In CacheConfig, @EnableCaching activates the annotation processing, and a Caffeine-backed CacheManager bounds the cache with maximumSize and a expireAfterWrite TTL. Bounding matters: an unbounded cache of currency pairs would grow forever and a stale rate that never expires would be worse than a cache miss. The write-based expiry means a rate is trusted for five minutes regardless of read traffic, which is a sensible freshness window for FX quotes.

In CurrencyRateService, getRate carries @Cacheable(value = "fxRates", key = "#from + '-' + #to"). The explicit SpEL key composes a stable cache key from both arguments so that USD-EUR and EUR-USD never collide. The unless = "#result == null" guard prevents a failed or empty lookup from being cached, which avoids pinning a bad value for the whole TTL. The actual fetchRateFromProvider call is the expensive part being protected — a remote HTTP round trip.

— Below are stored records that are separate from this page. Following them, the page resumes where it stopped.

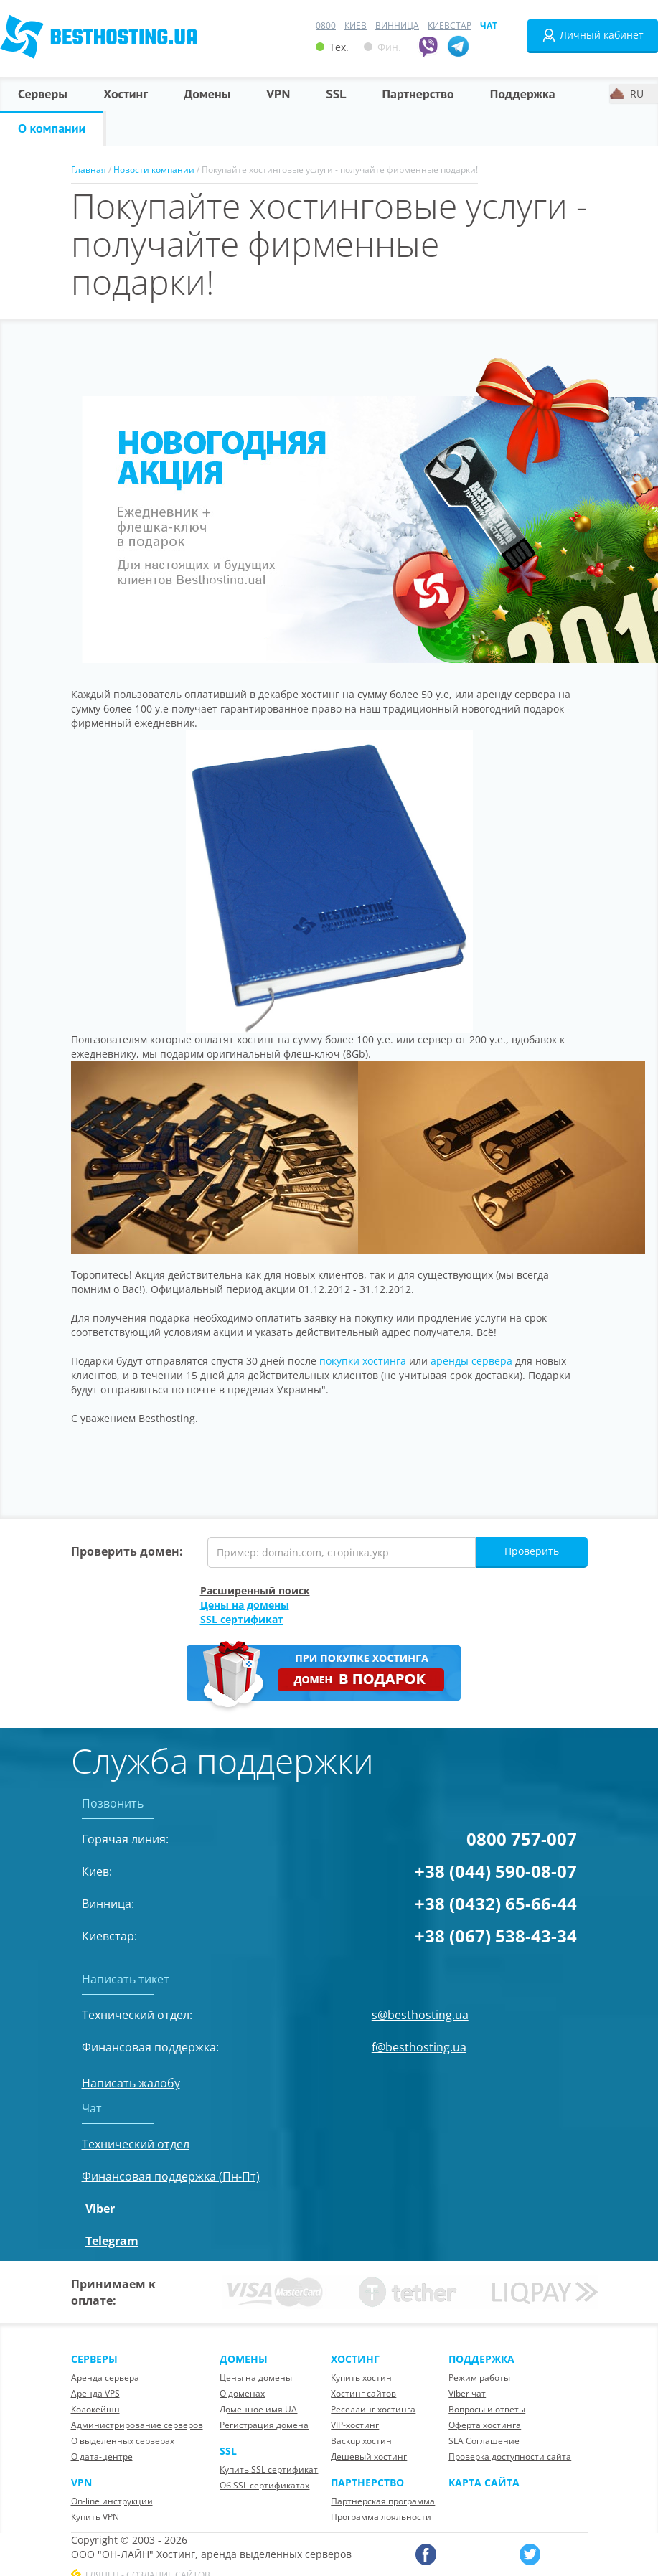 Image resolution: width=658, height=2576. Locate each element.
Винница (397, 25)
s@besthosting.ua (420, 2015)
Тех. (332, 47)
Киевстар (449, 25)
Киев (355, 25)
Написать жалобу (131, 2083)
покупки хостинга (362, 1361)
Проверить (531, 1551)
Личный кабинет (593, 35)
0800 (326, 25)
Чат (488, 25)
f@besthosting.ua (419, 2047)
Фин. (382, 47)
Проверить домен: (127, 1551)
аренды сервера (471, 1361) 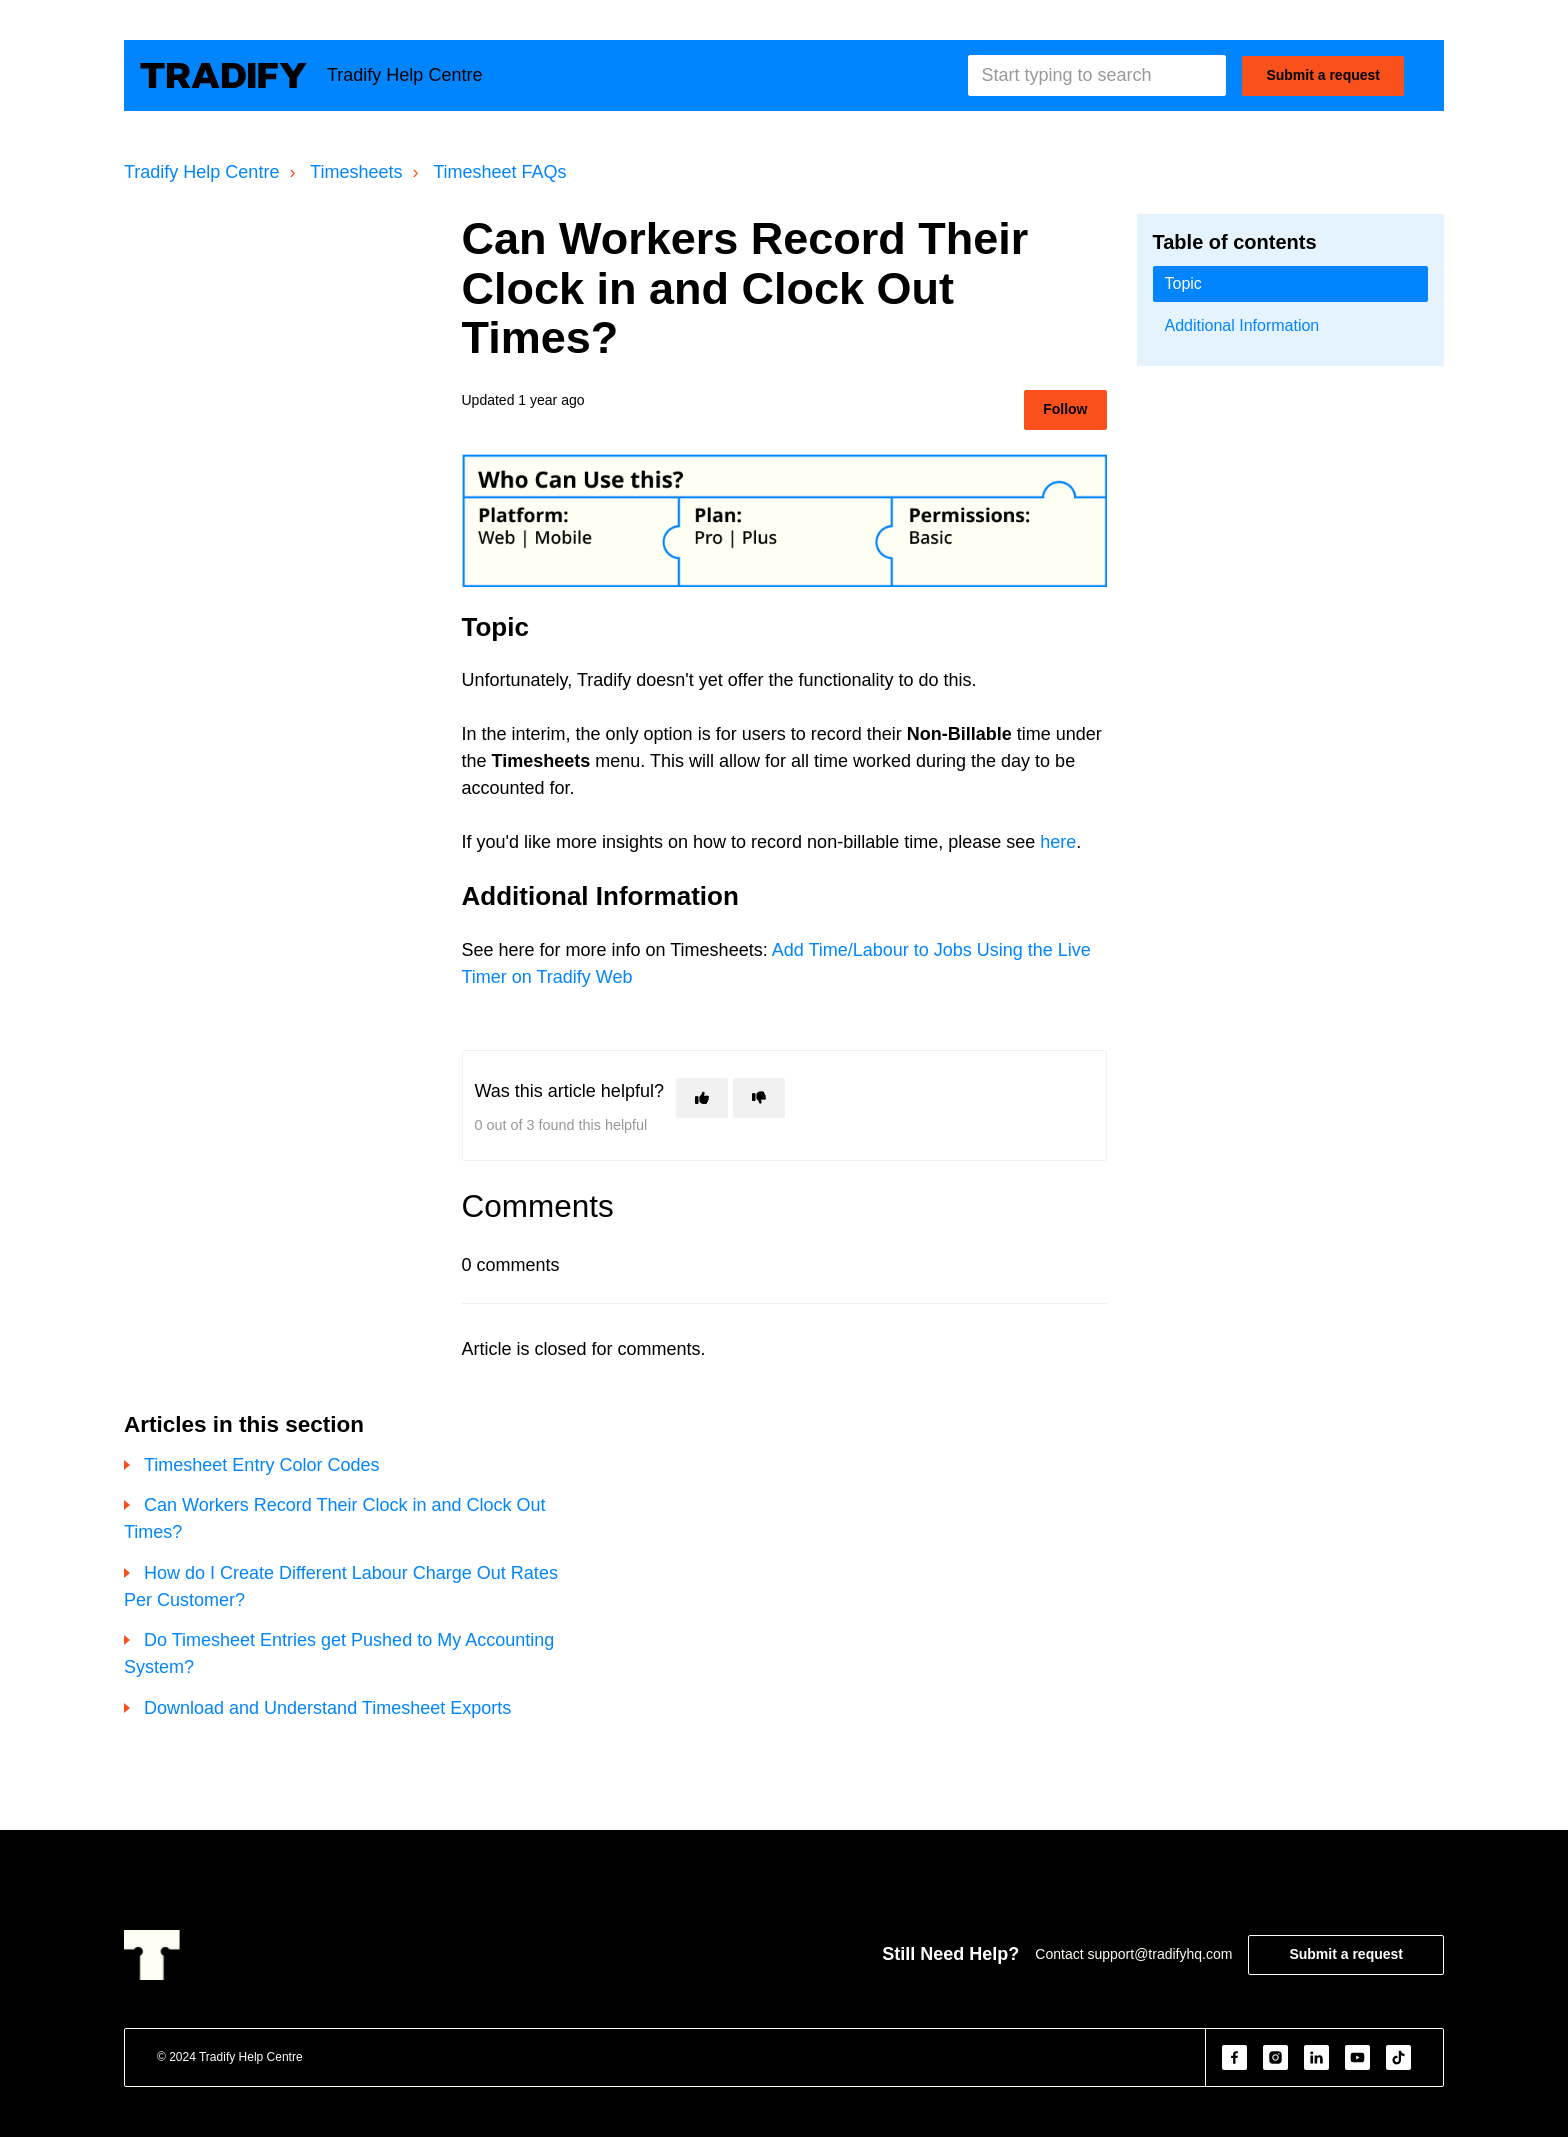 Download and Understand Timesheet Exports (327, 1708)
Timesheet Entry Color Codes (261, 1465)
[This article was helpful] (702, 1098)
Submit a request (1323, 75)
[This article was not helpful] (759, 1098)
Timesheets (356, 172)
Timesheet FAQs (499, 172)
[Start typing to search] (1097, 75)
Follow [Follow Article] (1065, 409)
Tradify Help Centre (201, 172)
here (1058, 842)
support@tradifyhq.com (1159, 1954) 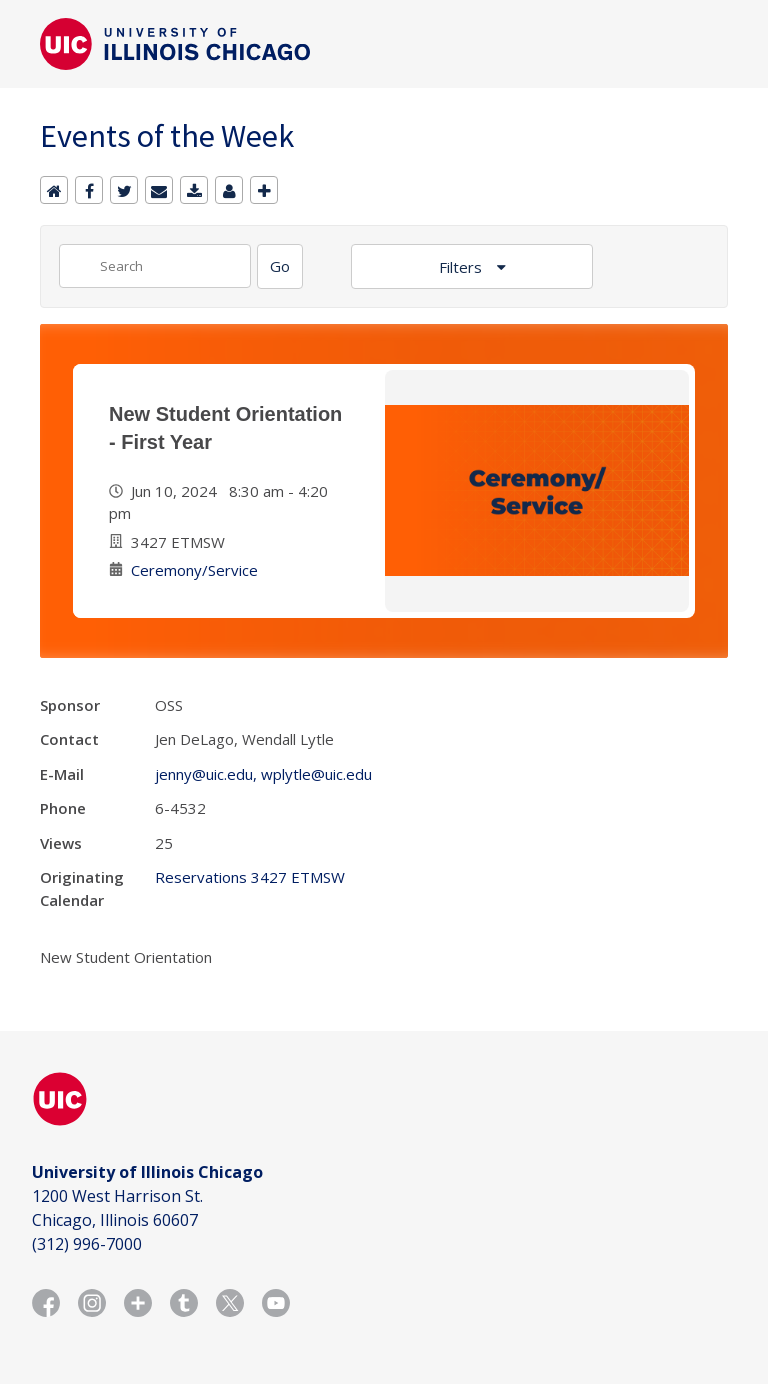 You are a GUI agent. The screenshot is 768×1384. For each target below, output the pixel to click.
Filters (462, 267)
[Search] (280, 266)
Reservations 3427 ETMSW (250, 877)
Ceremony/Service (194, 570)
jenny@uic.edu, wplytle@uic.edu (263, 774)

The refreshAllRates method is annotated with @CacheEvict(value = "fxRates", allEntries = true) and driven by @Scheduled, so every five minutes the entire cache is flushed proactively. Combining a TTL with scheduled eviction gives two independent freshness mechanisms and a clean way to force-clear on demand.

In ConversionController, the endpoint simply multiplies an amount by the cached rate; it is unaware of caching, which is the whole point of the abstraction — cross-cutting concerns stay out of business logic. A key pitfall to remember is that @Cacheable and @CacheEvict rely on Spring's proxy, so self-invocation within the same bean bypasses the cache; calls must cross the proxy boundary to take effect. This approach fits any read-heavy lookup with an expensive, idempotent source and tolerable staleness.